Last week, armed security officials physically prevented Nxele, who was first suspended by Fraser in late 2019, from returning to work at the department of correctional services provincial headquarters in Pietermaritzburg.
They did so on instruction from Fraser, who in May went to court to secure an interdict stopping Nxele from returning to work, but then missed a deadline to file papers in the matter.
In addition to the interdict, Fraser is bringing a review application to set aside an order by the labour court, which had referred the matter to the Public Sector General Bargaining Council for arbitration.
The arbitrator ruled in Nxele’s favour, finding that his suspension had been unlawful and ordering that he return to work.
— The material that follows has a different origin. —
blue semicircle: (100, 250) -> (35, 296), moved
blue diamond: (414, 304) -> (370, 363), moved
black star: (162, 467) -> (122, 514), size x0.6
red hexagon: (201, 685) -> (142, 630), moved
However, Fraser immediately went to the high court to secure an interim order preventing Nxele from going back to his job, pending the review application he had lodged.
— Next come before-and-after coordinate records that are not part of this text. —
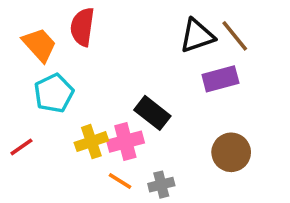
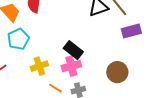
purple rectangle: (220, 79) -> (131, 31), moved
pink cross: (125, 142) -> (71, 66), moved

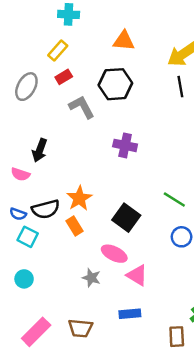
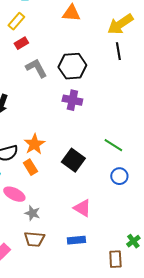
black hexagon: (115, 84) -> (72, 66), moved
pink ellipse: (114, 254) -> (14, 194), moved
gray star: (91, 278) -> (32, 213), moved
brown trapezoid: (81, 328) -> (34, 239), moved

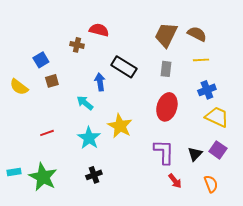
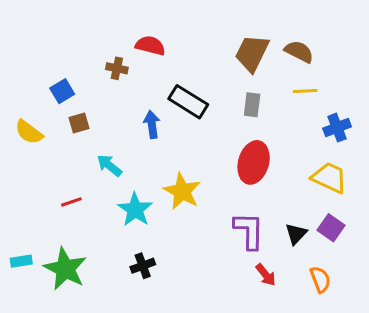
blue cross: (207, 90) -> (337, 128), moved
cyan arrow: (85, 103) -> (109, 165), moved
Nxele, in turn, is opposing the review and the interdict and his lawyers have threatened to go to court for a punitive costs order against Fraser.
In a letter to Fraser dated 7 August, Nxele’s lawyer said there was no court order in place that prevented him from working.
“Currently, there is nothing that legally prohibits our client from reporting for duty, and he will continue to report for duty until there is a court order directing him otherwise,” lawyer Bongani Mgaga wrote.
Mgaga accused Fraser of “taking the law into his own hands”.
“We place on record that should your client institute contempt of court proceedings, as insinuated in the aforesaid letter, such contempt proceedings will be vigorously opposed by our client and he shall seek punitive costs against your client [the national commissioner] in his personal capacity,” Mgaga said.
The two are both ANC deployees to the civil service, but have been at loggerheads since Fraser took office in April 2019 after being shifted from the then State Security Agency (SSA) after a review of the security establishment commissioned by President Cyril Ramaphosa.
Both men are controversial figures, having been implicated in various acts of corruption by witnesses during evidence before the Zondo commission into state capture.
Former Bosasa chief operating officer Angelo Agrizzi testified that Nxele received payments of R57 000 a month from the services company.
Several witnesses testified at the commission chaired by acting Chief Justice Raymond Zondo that Fraser was at the centre of restructuring the SSA to allow it — and its resources — to be used to fight factional battles within the governing party.
Nxele has been suspended several times since Fraser took office, on a variety of charges, including refusing to reinstate warders he had suspended, as well as tender corruption.
Correctional services spokesperson Singabakho Nxumalo said that Nxele “‘remains suspended”.